> **Work required**
All of the entries must be reproduced exactly, with no images carried over.

-- Available data follows --

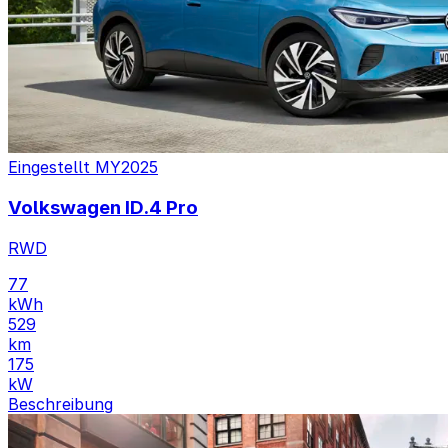
Eingestellt
MY2025
Volkswagen ID.4 Pro
RWD
77
kWh
529
km
175
kW
Beschreibung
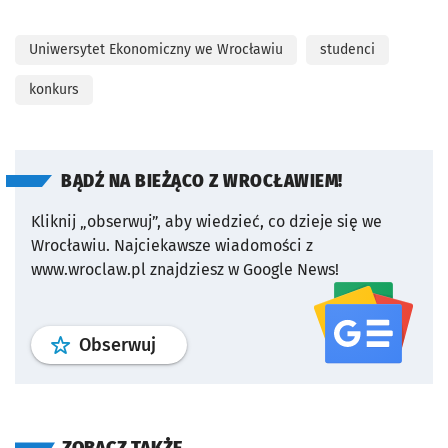
Uniwersytet Ekonomiczny we Wrocławiu
studenci
konkurs
BĄDŹ NA BIEŻĄCO Z WROCŁAWIEM!
Kliknij „obserwuj”, aby wiedzieć, co dzieje się we
Wrocławiu.
Najciekawsze wiadomości z
www.wroclaw.pl znajdziesz w Google News!
profil
google news
serwisu wroclaw
Obserwuj
ZOBACZ TAKŻE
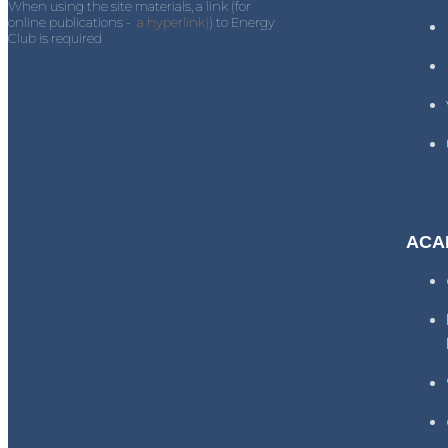
When using the site materials, a link (for
online publications -
a hyperlink)
) to Energy
Club is required
ACA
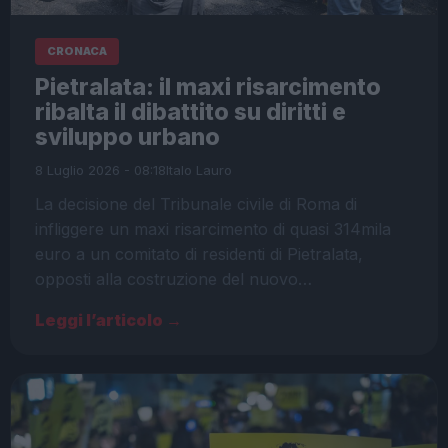
CRONACA
Pietralata: il maxi risarcimento
ribalta il dibattito su diritti e
sviluppo urbano
8 Luglio 2026 - 08:18
Italo Lauro
La decisione del Tribunale civile di Roma di
infliggere un maxi risarcimento di quasi 314mila
euro a un comitato di residenti di Pietralata,
opposti alla costruzione del nuovo…
Leggi l’articolo →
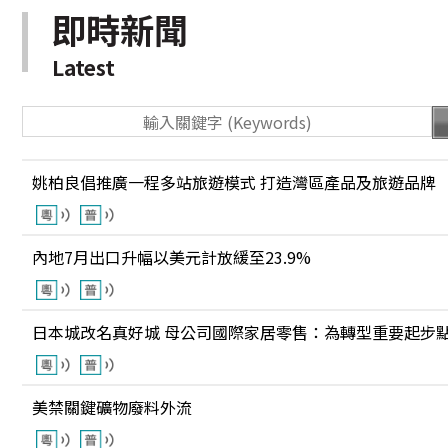
即時新聞
Latest
姚柏良倡推廣一程多站旅遊模式 打造灣區產品及旅遊品牌
內地7月出口升幅以美元計放緩至23.9%
日本城改名真好城 母公司國際家居零售：為轉型重要起步
美禁關鍵礦物廢料外流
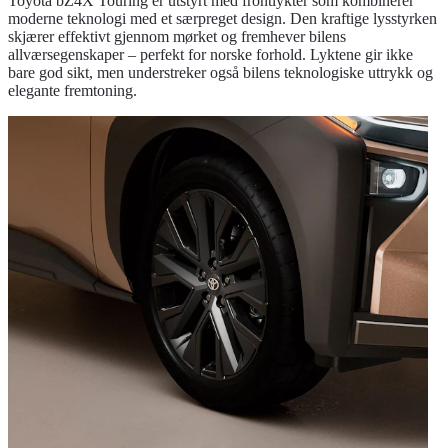
Toyota bZ4X Touring er utstyrt med frontlykter som kombinerer
moderne teknologi med et særpreget design. Den kraftige lysstyrken
skjærer effektivt gjennom mørket og fremhever bilens
allværsegenskaper – perfekt for norske forhold. Lyktene gir ikke
bare god sikt, men understreker også bilens teknologiske uttrykk og
elegante fremtoning.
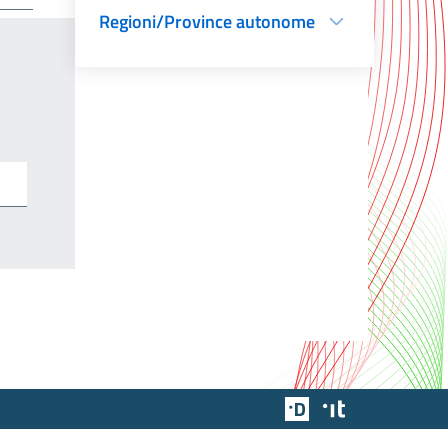
Regioni/Province autonome
Team Digitale
Designers Italia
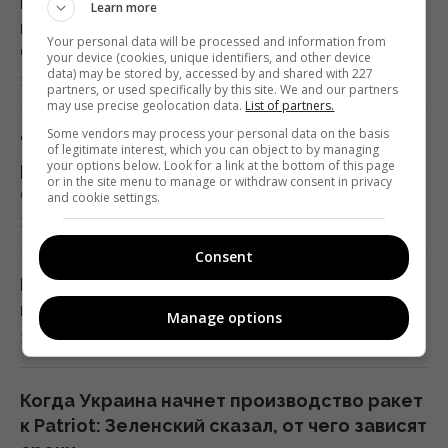
В СССР создали систему "судного дня",
Learn more
которая до сих пор может уничтожить
Your personal data will be processed and information from
человечество
your device (cookies, unique identifiers, and other device
data) may be stored by, accessed by and shared with 227
21:18 суббота, 08 августа 2026
partners, or used specifically by this site. We and our partners
may use precise geolocation data.
List of partners.
Some vendors may process your personal data on the basis
"Это очень больно": сын Байдена
of legitimate interest, which you can object to by managing
your options below. Look for a link at the bottom of this page
рассказал о состоянии здоровья своего
or in the site menu to manage or withdraw consent in privacy
отца
and cookie settings.
21:15 суббота, 08 августа 2026
Consent
Путин стянул в Москву ПВО со всей России,
но потери все равно огромны, – Зеленский
Manage options
21:04 суббота, 08 августа 2026
Когда Украина начнет производство ракет
к Patriot: Зеленский сказал, от чего зависят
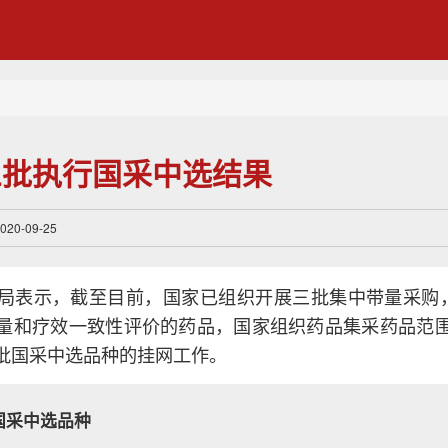
三批执行国采中选结果
0-09-25
局表示，截至目前，国家已组织开展三批集中带量采购，
量和疗效一致性评价的药品，国家组织药品集采药品范
批国采中选品种的挂网工作。
国采中选品种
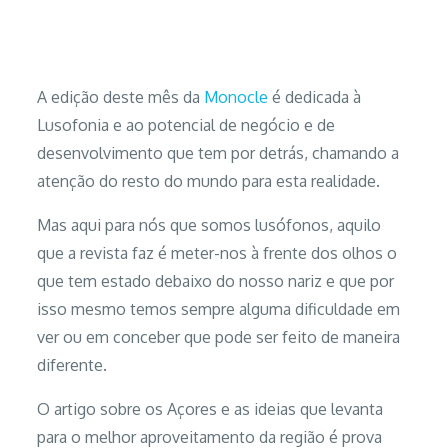
As coisas debaixo do nariz: lusofonia, Açores e etc
A edição deste mês da
Monocle
é dedicada à
Lusofonia e ao potencial de negócio e de
desenvolvimento que tem por detrás, chamando a
atenção do resto do mundo para esta realidade.
Mas aqui para nós que somos lusófonos, aquilo
que a revista faz é meter-nos à frente dos olhos o
que tem estado debaixo do nosso nariz e que por
isso mesmo temos sempre alguma dificuldade em
ver ou em conceber que pode ser feito de maneira
diferente.
O artigo sobre os Açores e as ideias que levanta
para o melhor aproveitamento da região é prova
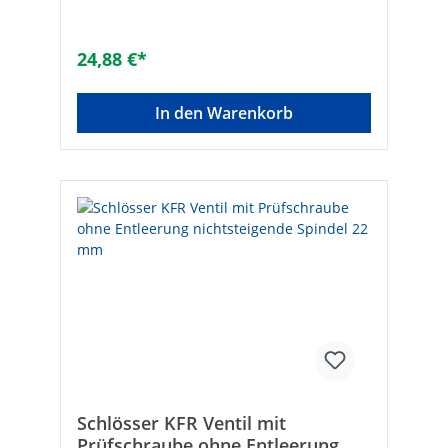
Rückflussverhinderer• Mit
PrüfschraubeTechnische DatenHersteller
Art-Nr.: 0016701800001Lötanschluss: 18
24,88 €*
mmMarke: SCHLÖSSEREAN: 4044997118047
In den Warenkorb
Schlösser KFR Ventil mit
Prüfschraube ohne Entleerung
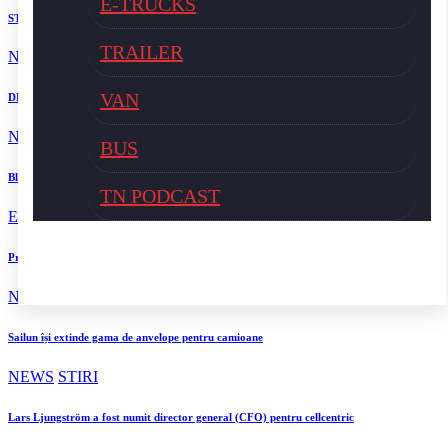
E-TRUCKS
STB a depus la Tribunalul București cererea deschiderii procedurii de insolvență
TRAILER
NEWS
STIRI
VAN
DKV Mobility și Shell își extind parteneriatul european
NEWS
STIRI
BUS
Blue River: 26.123 km cu un camion 100% electric în transport internațional
TN PODCAST
E-TRUCKS
NEWS
STIRI
TRUCK
Proiectul Revoy prinde contur
NEWS
STIRI
Sailun își extinde gama de anvelope pentru camioane
NEWS
STIRI
Lars Ljungström a fost numit director general (CFO) pentru cellcentric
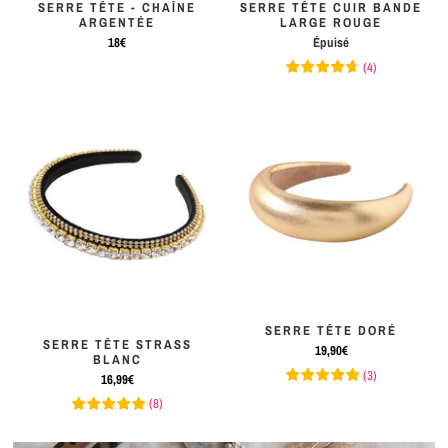
SERRE TÊTE - CHAÎNE
SERRE TÊTE CUIR BANDE
ARGENTÉE
LARGE ROUGE
18€
Épuisé
(
4
)
SERRE TÊTE DORÉ
SERRE TÊTE STRASS
19,90€
BLANC
(
3
)
16,99€
(
8
)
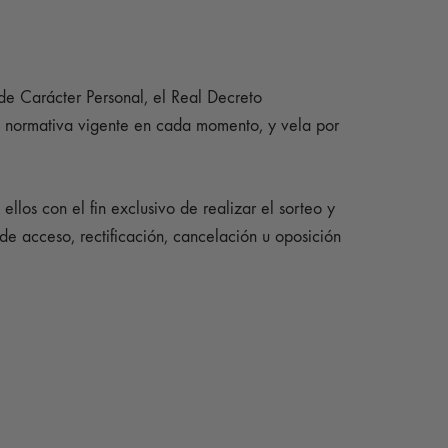
e Carácter Personal, el Real Decreto
 normativa vigente en cada momento, y vela por
llos con el fin exclusivo de realizar el sorteo y
 de acceso, rectificación, cancelación u oposición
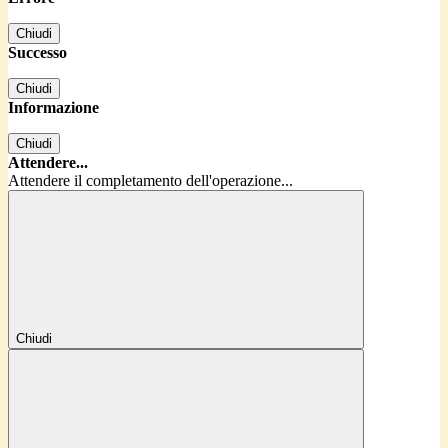
Chiudi
Successo
Chiudi
Informazione
Chiudi
Attendere...
Attendere il completamento dell'operazione...
Chiudi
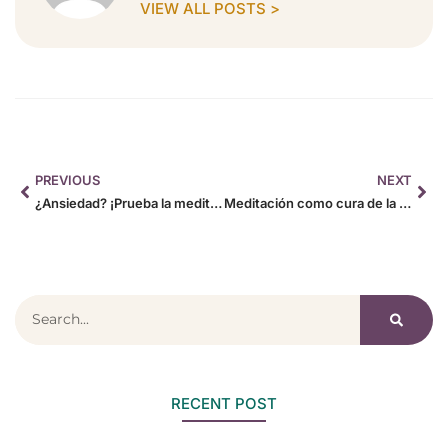
VIEW ALL POSTS >
PREVIOUS
NEXT
¿Ansiedad? ¡Prueba la meditación!
Meditación como cura de la depresión
RECENT POST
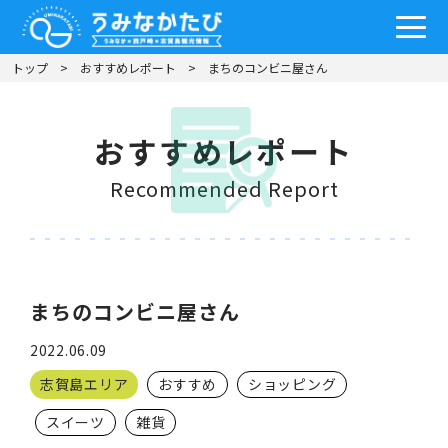
トップ
おすすめレポート
まちのコンビニ屋さん
おすすめレポート
Recommended Report
まちのコンビニ屋さん
2022.06.09
志賀島エリア
おすすめ
ショッピング
スイーツ
雑貨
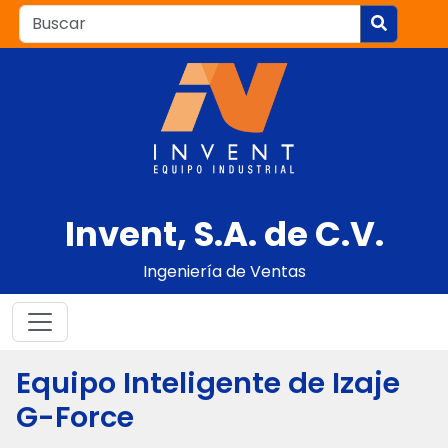
Invent, S.A. de C.V.
Ingeniería de Ventas
Equipo Inteligente de Izaje
G-Force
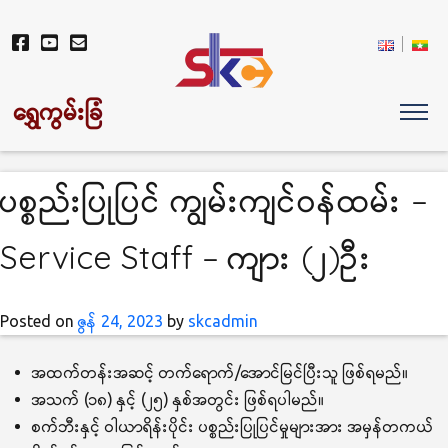
ရွှေကွမ်းခြံ
ပစ္စည်းပြုပြင် ကျွမ်းကျင်ဝန်ထမ်း –
Service Staff – ကျား (၂)ဦး
Posted on
ဇွန် 24, 2023
by
skcadmin
အထက်တန်းအဆင့် တက်ရောက်/အောင်မြင်ပြီးသူ ဖြစ်ရမည်။
အသက် (၁၈) နှင့် (၂၅) နှစ်အတွင်း ဖြစ်ရပါမည်။
စက်ဘီးနှင့် ဝါယာရိန်းပိုင်း ပစ္စည်းပြုပြင်မှုများအား အမှန်တကယ်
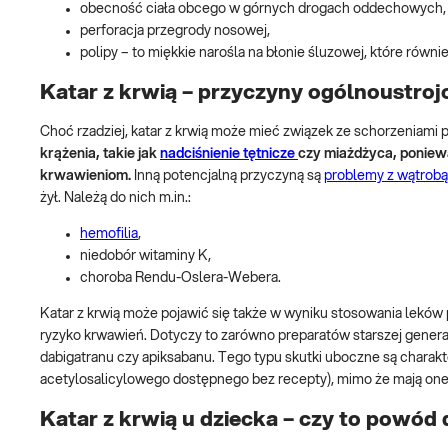
obecność ciała obcego w górnych drogach oddechowych,
perforacja przegrody nosowej,
polipy – to miękkie narośla na błonie śluzowej, które równi
Katar z krwią – przyczyny ogólnoustro
Choć rzadziej, katar z krwią może mieć związek ze schorzeniam
krążenia, takie jak
nadciśnienie tętnicze
czy miażdżyca, poniew
krwawieniom.
Inną potencjalną przyczyną są
problemy z wątrobą
żył. Należą do nich m.in.:
hemofilia
,
niedobór witaminy K,
choroba Rendu-Oslera-Webera.
Katar z krwią może pojawić się także w wyniku stosowania leków
ryzyko krwawień. Dotyczy to zarówno preparatów starszej generacj
dabigatranu czy apiksabanu. Tego typu skutki uboczne są charak
acetylosalicylowego dostępnego bez recepty), mimo że mają one
Katar z krwią u dziecka – czy to powód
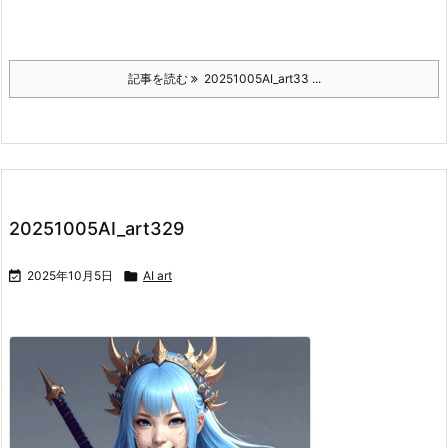
記事を読む
20251005AI_art33 ...
20251005AI_art329

2025年10月5日

AI art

-- Available data concluded --

> **Problem solution**
Eingestellt
MY2025
Volkswagen ID.4 Pro
RWD
77
kWh
529
km
175
kW
Beschreibung
Uniwersytet Ekonomiczny we Wrocławiu
studenci
konkurs
BĄDŹ NA BIEŻĄCO Z WROCŁAWIEM!
Kliknij „obserwuj”, aby wiedzieć, co dzieje się we
Wrocławiu.
Najciekawsze wiadomości z
www.wroclaw.pl znajdziesz w Google News!
profil
google news
serwisu wroclaw
Obserwuj
ZOBACZ TAKŻE
When using the site materials, a link (for
online publications -
a hyperlink)
) to Energy
Club is required
ACA
CRONACA
Pietralata: il maxi risarcimento
ribalta il dibattito su diritti e
sviluppo urbano
8 Luglio 2026 - 08:18
Italo Lauro
La decisione del Tribunale civile di Roma di
infliggere un maxi risarcimento di quasi 314mila
euro a un comitato di residenti di Pietralata,
opposti alla costruzione del nuovo…
Leggi l’articolo →
即時新聞
Latest
姚柏良倡推廣一程多站旅遊模式 打造灣區產品及旅遊品牌
內地7月出口升幅以美元計放緩至23.9%
日本城改名真好城 母公司國際家居零售：為轉型重要起步
美禁關鍵礦物廢料外流
Toyota bZ4X Touring er utstyrt med frontlykter som kombinerer
moderne teknologi med et særpreget design. Den kraftige lysstyrken
skjærer effektivt gjennom mørket og fremhever bilens
allværsegenskaper – perfekt for norske forhold. Lyktene gir ikke
bare god sikt, men understreker også bilens teknologiske uttrykk og
elegante fremtoning.
Regioni/Province autonome
Team Digitale
Designers Italia
В СССР создали систему "судного дня",
Learn more
которая до сих пор может уничтожить
Your personal data will be processed and information from
человечество
your device (cookies, unique identifiers, and other device
data) may be stored by, accessed by and shared with 227
21:18 суббота, 08 августа 2026
partners, or used specifically by this site. We and our partners
may use precise geolocation data.
List of partners.
Some vendors may process your personal data on the basis
"Это очень больно": сын Байдена
of legitimate interest, which you can object to by managing
your options below. Look for a link at the bottom of this page
рассказал о состоянии здоровья своего
or in the site menu to manage or withdraw consent in privacy
отца
and cookie settings.
21:15 суббота, 08 августа 2026
Consent
Путин стянул в Москву ПВО со всей России,
но потери все равно огромны, – Зеленский
Manage options
21:04 суббота, 08 августа 2026
Когда Украина начнет производство ракет
к Patriot: Зеленский сказал, от чего зависят
三批执行国采中选结果
0-09-25
局表示，截至目前，国家已组织开展三批集中带量采购，
量和疗效一致性评价的药品，国家组织药品集采药品范
批国采中选品种的挂网工作。
国采中选品种
As coisas debaixo do nariz: lusofonia, Açores e etc
A edição deste mês da
Monocle
é dedicada à
Lusofonia e ao potencial de negócio e de
desenvolvimento que tem por detrás, chamando a
atenção do resto do mundo para esta realidade.
Mas aqui para nós que somos lusófonos, aquilo
que a revista faz é meter-nos à frente dos olhos o
que tem estado debaixo do nosso nariz e que por
isso mesmo temos sempre alguma dificuldade em
ver ou em conceber que pode ser feito de maneira
diferente.
O artigo sobre os Açores e as ideias que levanta
para o melhor aproveitamento da região é prova
Rückflussverhinderer• Mit
PrüfschraubeTechnische DatenHersteller
Art-Nr.: 0016701800001Lötanschluss: 18
24,88 €*
mmMarke: SCHLÖSSEREAN: 4044997118047
In den Warenkorb
Schlösser KFR Ventil mit
Prüfschraube ohne Entleerung
E-TRUCKS
STB a depus la Tribunalul București cererea deschiderii procedurii de insolvență
TRAILER
NEWS
STIRI
VAN
DKV Mobility și Shell își extind parteneriatul european
NEWS
STIRI
BUS
Blue River: 26.123 km cu un camion 100% electric în transport internațional
TN PODCAST
E-TRUCKS
NEWS
STIRI
TRUCK
Proiectul Revoy prinde contur
NEWS
STIRI
Sailun își extinde gama de anvelope pentru camioane
NEWS
STIRI
Lars Ljungström a fost numit director general (CFO) pentru cellcentric
SERRE TÊTE - CHAÎNE
SERRE TÊTE CUIR BANDE
ARGENTÉE
LARGE ROUGE
18€
Épuisé
(
4
)
SERRE TÊTE DORÉ
SERRE TÊTE STRASS
19,90€
BLANC
(
3
)
16,99€
(
8
)
e Carácter Personal, el Real Decreto
 normativa vigente en cada momento, y vela por
llos con el fin exclusivo de realizar el sorteo y
 de acceso, rectificación, cancelación u oposición
Chiudi
Successo
Chiudi
Informazione
Chiudi
Attendere...
Attendere il completamento dell'operazione...
Chiudi
VIEW ALL POSTS >
PREVIOUS
NEXT
¿Ansiedad? ¡Prueba la meditación!
Meditación como cura de la depresión
RECENT POST
トップ
おすすめレポート
まちのコンビニ屋さん
おすすめレポート
Recommended Report
まちのコンビニ屋さん
2022.06.09
志賀島エリア
おすすめ
ショッピング
スイーツ
雑貨
Invent, S.A. de C.V.
Ingeniería de Ventas
Equipo Inteligente de Izaje
G-Force
ရွှေကွမ်းခြံ
ပစ္စည်းပြုပြင် ကျွမ်းကျင်ဝန်ထမ်း –
Service Staff – ကျား (၂)ဦး
Posted on
ဇွန် 24, 2023
by
skcadmin
အထက်တန်းအဆင့် တက်ရောက်/အောင်မြင်ပြီးသူ ဖြစ်ရမည်။
အသက် (၁၈) နှင့် (၂၅) နှစ်အတွင်း ဖြစ်ရပါမည်။
စက်ဘီးနှင့် ဝါယာရိန်းပိုင်း ပစ္စည်းပြုပြင်မှုများအား အမှန်တကယ်
obecność ciała obcego w górnych drogach oddechowych,
perforacja przegrody nosowej,
polipy – to miękkie narośla na błonie śluzowej, które równi
Katar z krwią – przyczyny ogólnoustro
Choć rzadziej, katar z krwią może mieć związek ze schorzeniam
krążenia, takie jak
nadciśnienie tętnicze
czy miażdżyca, poniew
krwawieniom.
Inną potencjalną przyczyną są
problemy z wątrobą
żył. Należą do nich m.in.:
hemofilia
,
niedobór witaminy K,
choroba Rendu-Oslera-Webera.
Katar z krwią może pojawić się także w wyniku stosowania leków
ryzyko krwawień. Dotyczy to zarówno preparatów starszej generacj
dabigatranu czy apiksabanu. Tego typu skutki uboczne są charak
acetylosalicylowego dostępnego bez recepty), mimo że mają one
Katar z krwią u dziecka – czy to powód
記事を読む
20251005AI_art33 ...
20251005AI_art329

2025年10月5日

AI art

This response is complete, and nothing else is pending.